PROJECT SUMMARY Post-transcriptional mechanisms play a fundamental role in regulating gene expression at the protein level, and are frequently implicated in stress response, aging, and diseases. The goal of this project is to develop and apply multi-omics methods to examine the post-transcriptional mechanisms that regulate protein composition of multiple tissues and their ability to respond to proteostatic stressors. In recent work, our team has developed mass spectrometry and multi-omics methods that are designed to elucidate the protein isoform composition and spatiotemporal dynamics. Building on these progresses, we will focus here on the roles of three post-transcriptional mechanisms known to influence protein translation in stress response. Specifically, Aim 1 will integrate proteomics and transcriptomics data to identify the role of alternative splicing in modulating principal isoform abundance, creating alternative proteoforms, and influencing protein localization in mammalian tissues. Aim 2 will determine the differential expression, localization, and targets of RNA-binding proteins in proteostatic stress responses including paraquat in vivo as well as doxorubicin and hydrogen peroxide in vitro. Finally, Aim 3 will examine the configuration and interactome of the translation apparatus including the core ribosome and an increasing number of known ribosome-associated proteins, which have emerged as important factors that can fine-tune the translational efficiency of individual transcripts and the associated protein synthesis rates. The proposed experiments will interrogate the relationships between post-transcriptional regulation and stress response, and at the same time generate novel data sets including isoform-resolved, spatiotemporal atlases of the normal, stressed, and aged/senescent proteomes. We anticipate the results will lead to novel insights into basic cellular processes of stress response and resilience that will be relevant to studies of multiple systems.
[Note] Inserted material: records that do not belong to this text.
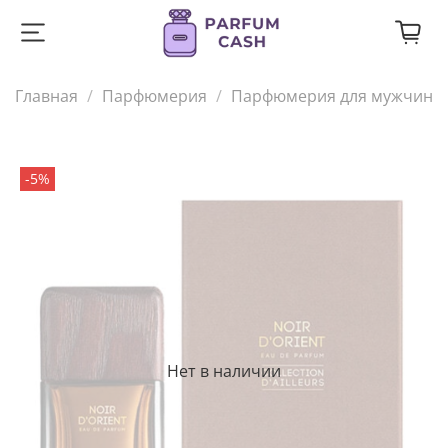
Главная
Парфюмерия
Парфюмерия для мужчин
-5%
Нет в наличии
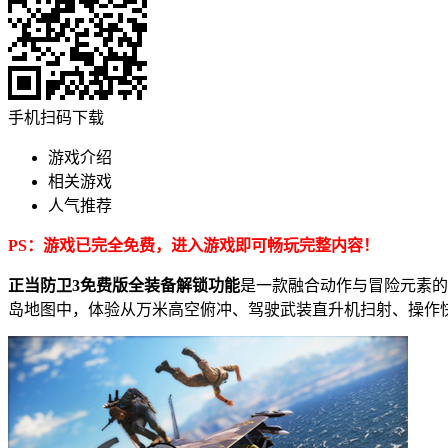
手机扫码下载
游戏介绍
相关游戏
人气推荐
PS：游戏已完全免费，进入游戏即可畅玩完整内容！
正当防卫3免费版全装备解锁功能
是一款融合动作与冒险元素的
岛地图中，体验从万米高空俯冲、驾驶武装直升机扫射、操作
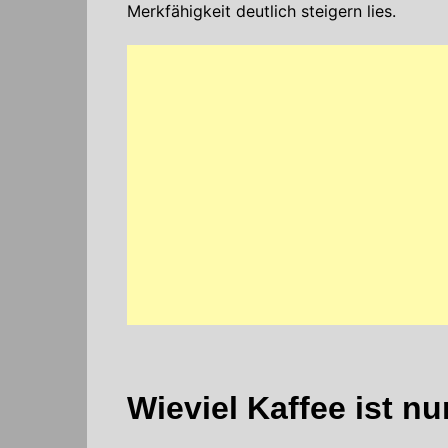
Merkfähigkeit deutlich steigern lies.
Wieviel Kaffee ist n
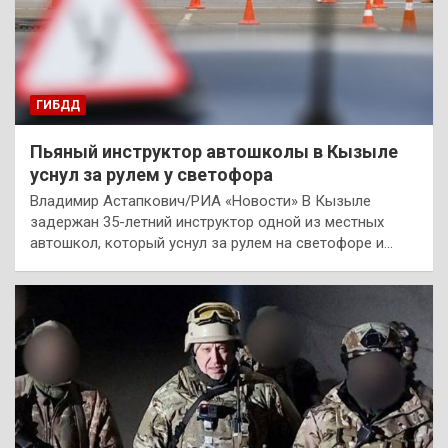
ГИБДД
Пьяный инструктор автошколы в Кызыле
уснул за рулем у светофора
Владимир Астапкович/РИА «Новости» В Кызыле
задержан 35-летний инструктор одной из местных
автошкол, который уснул за рулем на светофоре и…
项目摘要 转录后机制在蛋白质水平调节基因表达方面发挥着重要作用， 并且经常与应激反应、衰老和疾病有关。该项目的目标是开发 并应用多组学方法研究调控蛋白质的转录后机制 多个组织的组成和它们对蛋白质抑制应激源的响应能力。在最近的工作中，我们的团队 已经开发了质谱和多组学方法，旨在阐明蛋白质亚型 组成和时空动力学。在这些进展的基础上，我们将在这里重点讨论以下方面的作用： 三种已知影响应激反应中蛋白质翻译的转录后机制。 具体来说，Aim 1将整合蛋白质组学和转录组学数据，以确定替代基因的作用。 剪接调节主要同种型丰度，产生替代蛋白质型，并影响蛋白质 在哺乳动物组织中的定位。目标2将确定差异表达、定位和靶点 RNA结合蛋白在蛋白抑制应激反应中的作用，包括体内百草枯和阿霉素 和过氧化氢。最后，目标3将检查翻译的结构和相互作用 包括核心核糖体和越来越多的已知核糖体相关蛋白的装置， 这已经成为可以微调单个转录本翻译效率的重要因素 以及相关的蛋白质合成速率。 拟议的实验将询问转录后调控之间的关系， 和应激反应，并在同一时间产生新的数据集，包括异构体解决， 正常、应激和老化/衰老蛋白质组的时空图谱。我们预计结果将 导致对压力反应和恢复力的基本细胞过程的新见解， 多系统的研究。